One of the nicest things about migrating the data center is we get a chance to start somewhat fresh and hopefully do things correctly (or rather, more “current” from a best practices perspective). As I’ve witnessed myself, network complexity builds up over time. Temporary “band-aid” fixes unintentionally become permanent solutions. The accumulation of all these one-off problems eventually leads to many complex interdependencies that may not reveal themselves until things start to unravel, as I experienced during the move.
The new data center network is based on a leaf/spine topology with Top of Rack switches connecting to a smaller, higher-speed core. The two core switches are connected together with a 2x40G EtherChannel, and the racks where the ToRs are present have two switches, each of which are redundantly connected back to both cores with 10G links.
The new switches are Cisco Nexus series, which I had not worked with until this point (another of the many “firsts”). After working with them for awhile, and discovering which commands had changed or are now implemented differently as compared to Catalyst, I actually enjoy NX-OS and prefer the way it handles most things in the configuration. It seems more logical to me in most cases. More firsts for me included working with 10 and 40 gigabit transceivers and optics, including 4x10G fiber optic breakout cables with MPO connectors, and fiber optic shelves.
Moving to the new data center was (and still is as I write this) a process of migration. While the bulk of the move happened on a single day, much of it has been in pieces both before and after the major portion. Planning for the entire operation has been ongoing for nearly a year. The major portion consisted of moving in the servers and SANs. However, the network had to be in place to support that connectivity within the new data center, as well as still provide connectivity to the old data center while we complete the migration.
A lot of planning went into the network portion, including having all of the switches pre-configured, the network cabling pre-labeled and, where possible, pre-wired and ready to plug into the devices for instant connectivity to the rest of the network, including the old data center. I created a spreadsheet containing all of the physical interconnections, as well as device ports, switch ports, and assigned VLANs, so that we would have a reference on move day and could trace every cable to every destination if we encountered connectivity issues. We had a support person from IBM on site with us all day during the move (for our iSeries systems), and at the end of the day he told me personally that he has been a part of many data center moves, and had never seen a move go as smoothly as this one did with all the pieces falling into place. I wanted to ask him if he would put that in writing so I could put it on my resume 🙂
We decided the best way to have seamless connectivity between the old data center and the new one during the migration was with a Layer 2 Metro-E trunk from a local ISP. This let us access the new data center as if everything were still in the same room. We made the two new core switches HSRP neighbors with the old core switches, which let us shift the active gateway for the various VLANs when we were ready to do so. During different parts of the migration, we did have some traffic tromboning, but it was well within our bandwidth limits and didn’t cause any issues (including delay, since the new data center is only about 20 miles away).

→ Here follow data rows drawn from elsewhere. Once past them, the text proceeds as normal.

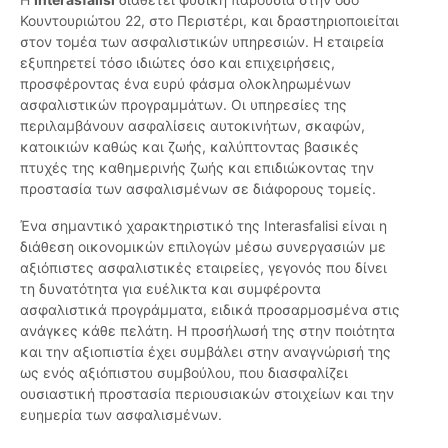
Κουντουριώτου 22, στο Περιστέρι, και δραστηριοποιείται
στον τομέα των ασφαλιστικών υπηρεσιών. Η εταιρεία
εξυπηρετεί τόσο ιδιώτες όσο και επιχειρήσεις,
προσφέροντας ένα ευρύ φάσμα ολοκληρωμένων
ασφαλιστικών προγραμμάτων. Οι υπηρεσίες της
περιλαμβάνουν ασφαλίσεις αυτοκινήτων, σκαφών,
κατοικιών καθώς και ζωής, καλύπτοντας βασικές
πτυχές της καθημερινής ζωής και επιδιώκοντας την
προστασία των ασφαλισμένων σε διάφορους τομείς.
Ένα σημαντικό χαρακτηριστικό της Interasfalisi είναι η
διάθεση οικονομικών επιλογών μέσω συνεργασιών με
αξιόπιστες ασφαλιστικές εταιρείες, γεγονός που δίνει
τη δυνατότητα για ευέλικτα και συμφέροντα
ασφαλιστικά προγράμματα, ειδικά προσαρμοσμένα στις
ανάγκες κάθε πελάτη. Η προσήλωσή της στην ποιότητα
και την αξιοπιστία έχει συμβάλει στην αναγνώρισή της
ως ενός αξιόπιστου συμβούλου, που διασφαλίζει
ουσιαστική προστασία περιουσιακών στοιχείων και την
ευημερία των ασφαλισμένων.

However, after the majority of the systems had been moved and were in place, we did encounter a networking issue that ended up causing me to have to run across town in the middle of the night to the new data center and power-cycle a switch.
Our newest iSeries systems were placed into production during the past few months in preparation for our move. Just like how newer hypervisors replace many physical servers, the new iSeries servers do the exact same thing. A single system that used to occupy multiple racks now fits in an eighth of a single rack.
However, instead of a few 10G links, these new servers went with the old model of many 1G links (16 per server, in fact). When these servers were placed into production, they connected directly to our Catalyst 6500 core, with eight links per server going to each switch. When I configured the network to support these new servers, I was asked to make each link an 802.1q trunk, and was not asked about bonding the links together.
Unfortunately, I did not think to ask about link bonding, which ended up causing my boss and I to spend a few hours tracking down the newly-discovered issue when we migrated the servers to the new Nexus switches. This ended up being an extremely interesting problem; one that I will never forget.